With this data likely to include trade secrets, the story could turn out to be a really big deal. However, because it’s just the latest in a long series of such vulnerabilities, it’s somehow hard to find it interesting or notable. What is truly frustrating about reading another data breach story though, is the fact that blockchain and decentralised technologies could do away with these issues right now.
We don’t care enough about security, yet
This sort of failure has become such a persistent trend that we’ve become desensitised to it. It’s worrying to think that, even as data continues to become more and more valuable in our economy, these vulnerabilities keep happening. Unfortunately, though, we keep storing consumer data in centralised databases that are vulnerable to attack rather than decentralising data storage and bringing control back into the hands of the individual.
Of course, there are other reasons why the issues around secure consumer data have not yet been fixed. Firstly, security in products that are not about security tends to be undervalued by consumers. Even technically inclined users are often not knowledgeable enough about either information security in general or a product’s specific security features. Plus, they aren’t helped by closed source products that almost never give them enough information to be truly aware.
Instead, the appearance of security is valued over actual security and we can see hints in the services we use. Many services store user passwords in plaintext and still claim (and possibly even believe) that they secure all data very carefully, even though anyone with a good understanding of security issues knows why this is very bad and what should be done instead.
Systems can be hard to defend
Proper security in a complex system can also be hard to achieve because of the fundamental asymmetry between defender and attacker. The defender needs to make sure every system is hardened, every protocol secure and every encryption key safeguarded. The attacker generally only needs to find a single weakness to wreak havoc because one weakness can be used to exploit the network further.
That one vulnerability is often not some complex vulnerability found by a genius hacker orchestrating complex conditions to break your security.

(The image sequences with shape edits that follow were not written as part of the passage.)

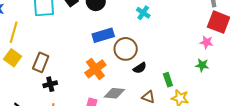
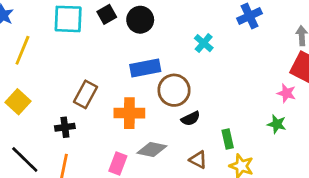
yellow square: (13, 58) -> (18, 102), moved
brown rectangle: (41, 62) -> (86, 94), moved
orange cross: (95, 69) -> (129, 113), turned 30

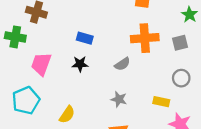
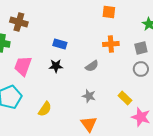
orange cross: (145, 38) -> (111, 44), size x0.7
gray circle: (181, 78) -> (141, 69), moved
yellow rectangle: (161, 102) -> (125, 98), turned 32

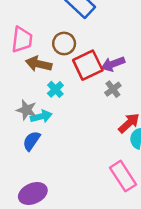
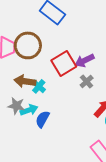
brown circle: (64, 44) -> (28, 45), moved, size x1.4
brown arrow: (39, 64) -> (25, 81), moved
blue semicircle: (32, 141) -> (42, 119), moved

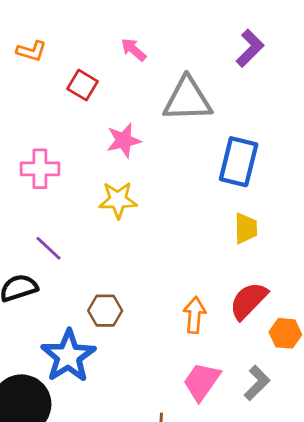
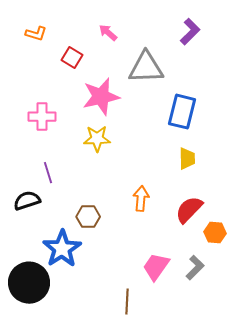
pink star: (124, 140) -> (101, 97), size x1.5
purple line: (48, 248) -> (48, 173), turned 30
orange arrow: (195, 315) -> (141, 199), moved

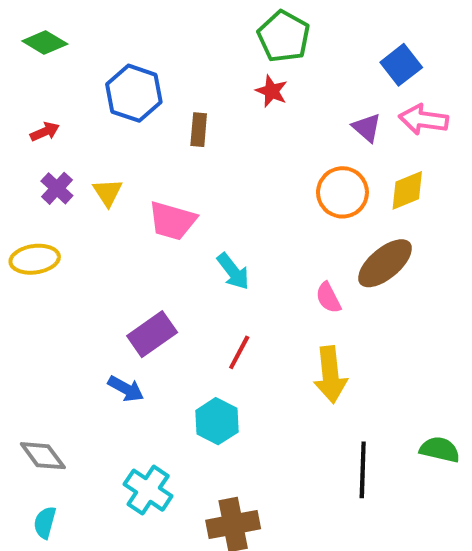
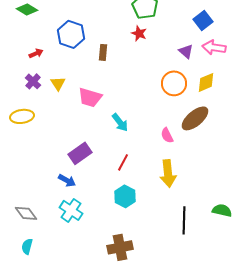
red arrow: (45, 132) -> (36, 53), moved
cyan hexagon: (217, 421) -> (125, 196), moved
cyan cross: (148, 490) -> (71, 210), moved

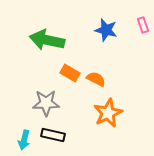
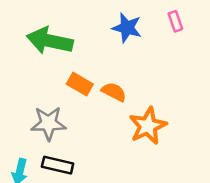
orange star: (108, 113) -> (148, 126), moved

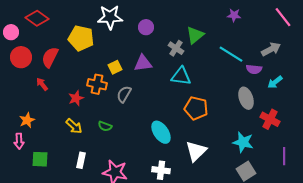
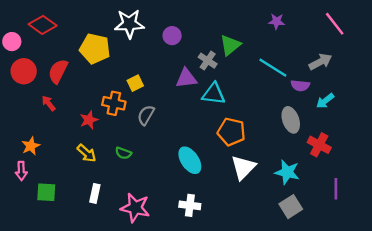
purple triangle: (143, 63) -> (186, 78), moved
white triangle: (196, 151) -> (243, 167), moved

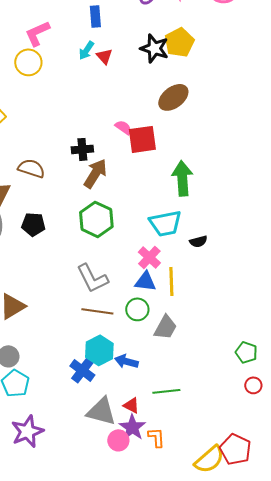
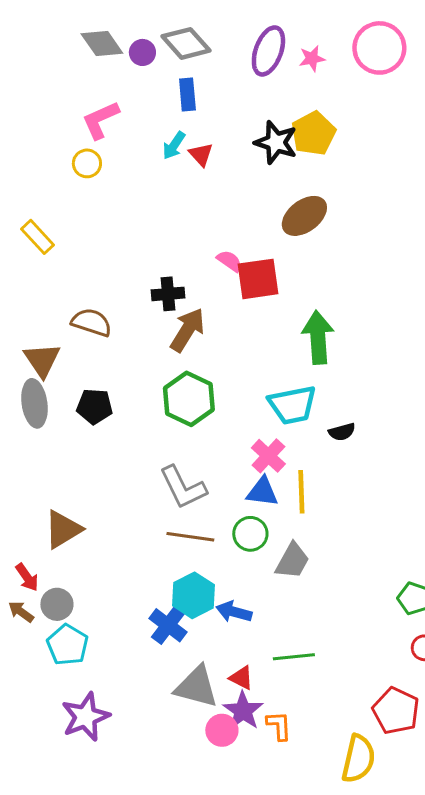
yellow circle: (28, 62) -> (87, 163), size x0.7
red pentagon: (235, 449) -> (396, 711), moved
yellow semicircle: (209, 459) -> (358, 759), turned -36

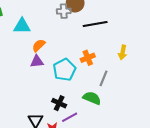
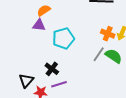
orange cross: (88, 58) -> (108, 34), moved, turned 32
green semicircle: (92, 98) -> (114, 56), moved

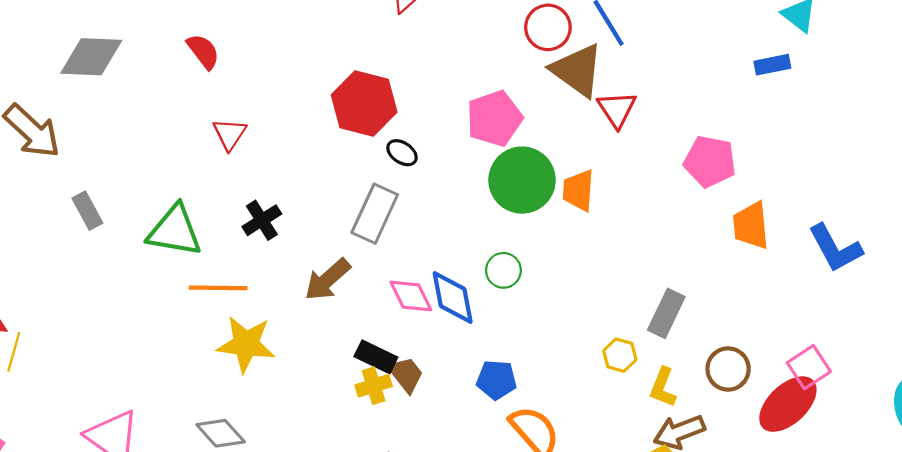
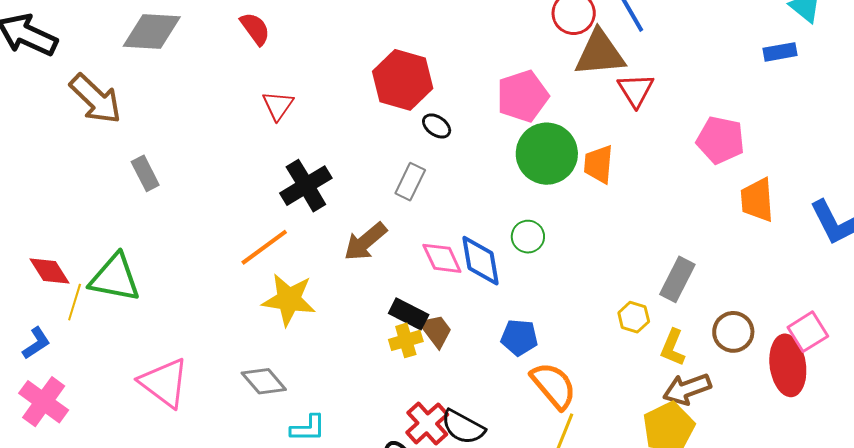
brown triangle: (577, 70) -> (600, 53), turned -42
gray rectangle: (375, 214) -> (410, 182), size x0.7
black cross: (262, 220) -> (306, 186), size x1.4
green triangle: (175, 231) -> (115, 278), moved
orange line: (218, 288) -> (264, 247), turned -38
red ellipse: (788, 404) -> (788, 365), turned -56

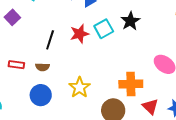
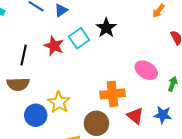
red star: (79, 34) -> (54, 46), turned -30
brown semicircle: (42, 67) -> (18, 84), size x1.5
blue circle: (41, 95) -> (36, 115), moved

It’s often as simple as an rsnyc server that was not configured to authenticate connections, as in the Level One Robotics breach. Such conveniences are often set up during development and never intended to be part of a production environment, yet have a way of ending up there anyway.
So security requires specialised knowledge and a painstaking application over the whole system. Such effort is hard to justify for some services if, when you go to sell your product, that security isn’t understood or valued by most of the customers. It’s easy to see how this results in there being no real market for secure applications and services in most fields, as well as why users that want secure products are out of luck because no one is making them.

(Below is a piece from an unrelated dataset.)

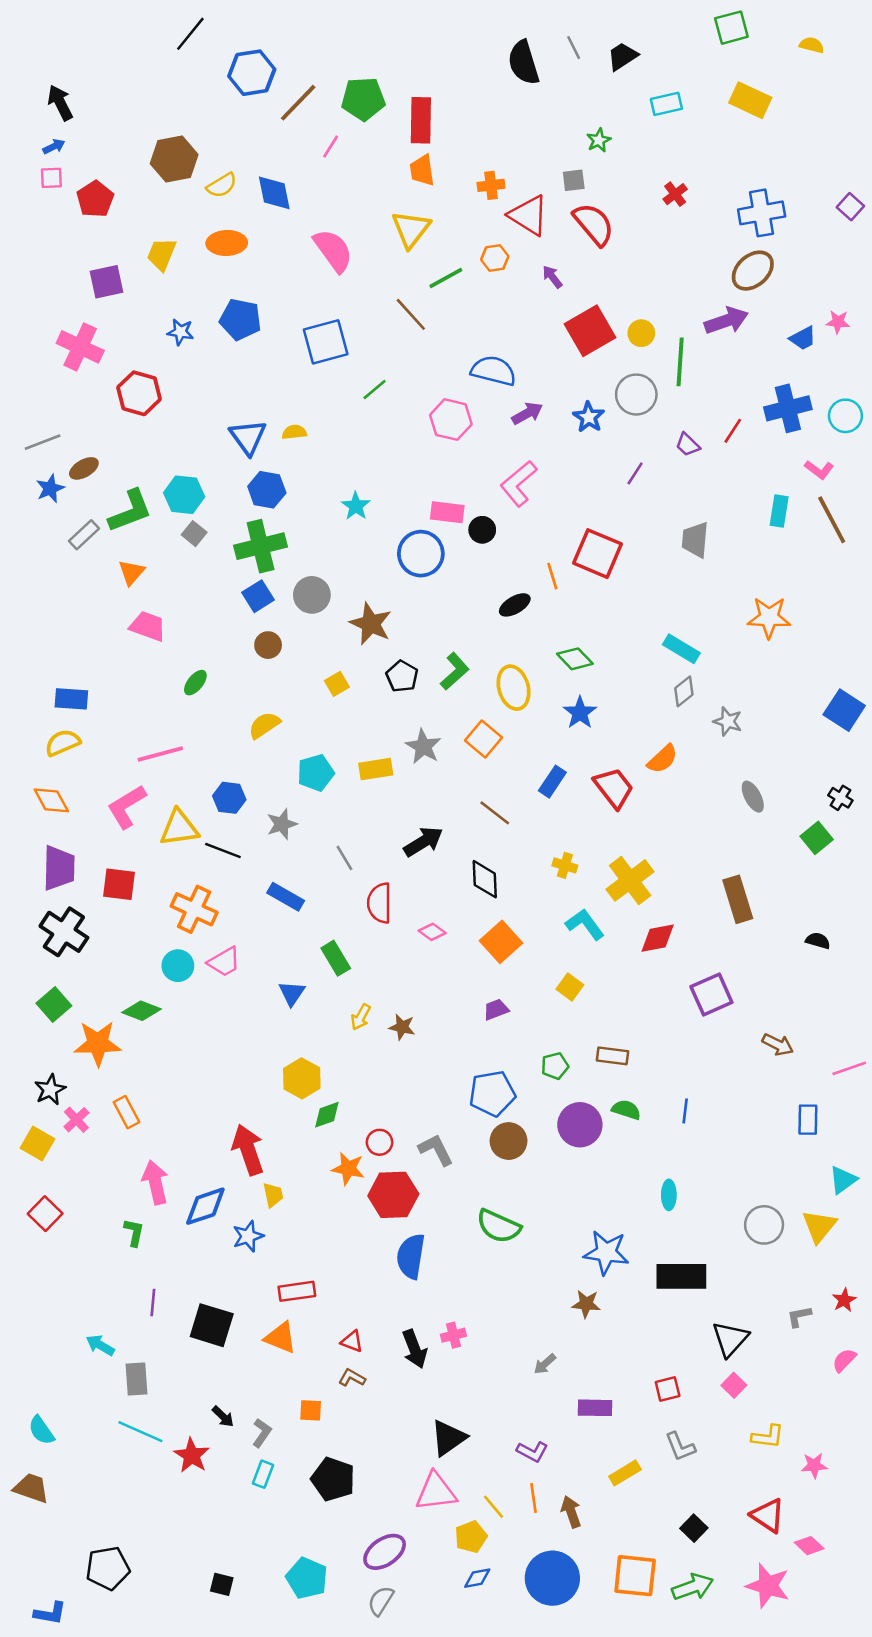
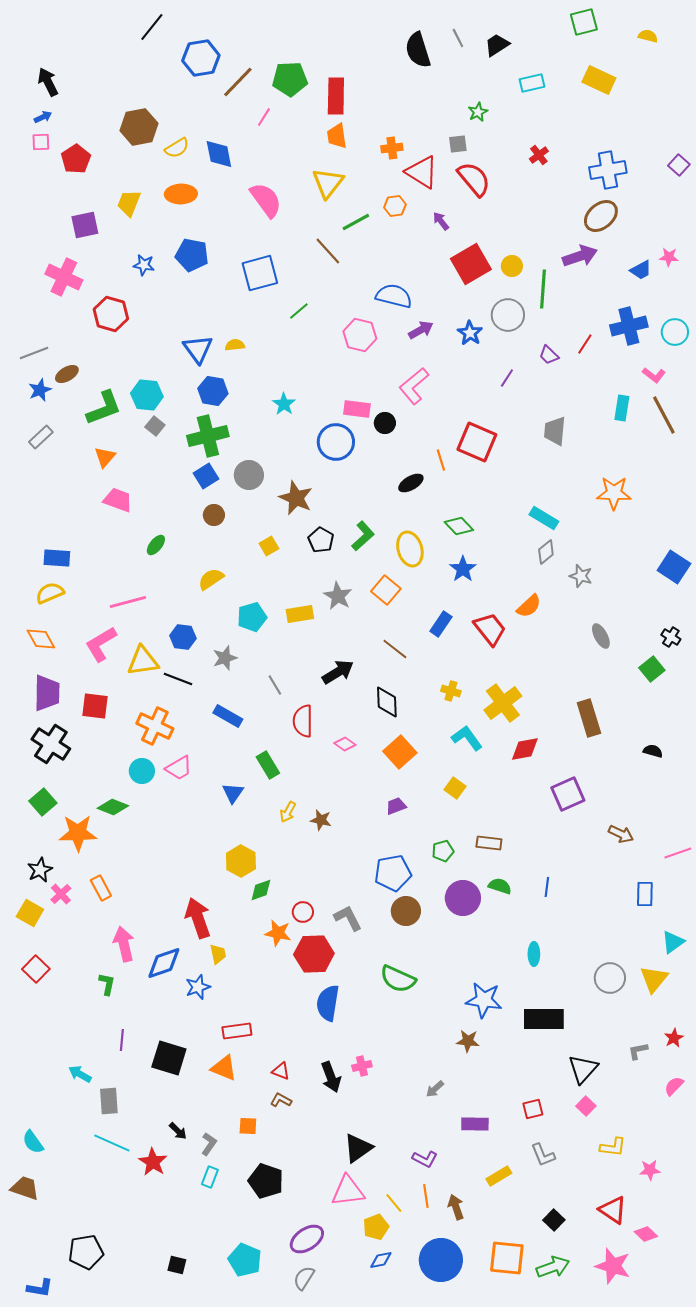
gray rectangle: (84, 535) -> (41, 437), moved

How security becomes valuable
Right now, it’s not even realistically possible to abstain from insecure services while still participating in modern society. In many areas, such as cell providers or local banks, most people have only a couple choices and no particular reason to believe that any of them will do a good job of safeguarding information. Even companies that we never agreed to do business with in the first place can lose our data. The Equifax breach is the highest profile example, while Facebook is infamous for compiling data about people who don’t have profiles.
So what can we do then?
I believe one of the most important changes will occur soon when people realise that the data they generate has real value. We should not let the products we use collect that data for free and in a borderline nonconsensual way. The people who generate data should be properly compensated for the value of that data and they should have real power in deciding who gets it and how.
In these systems, each user stores their own personal data in a database. Then, instead of that data being passively scooped up by the services they use, the user grants those services the privilege to access that data explicitly through the database. The user retains authoritative control over who gets the data and how it’s stored.
The point is that the technology to enable this sort of decentralised exchange of data for remuneration is already available today. All that needs to change is for individuals to start choosing to control and monetise their data, something that offers obvious benefits.
Once this switch has been flicked in the minds of consumers, the decentralised technologies that underpin the blockchain now will become what underpins the new data economy of tomorrow.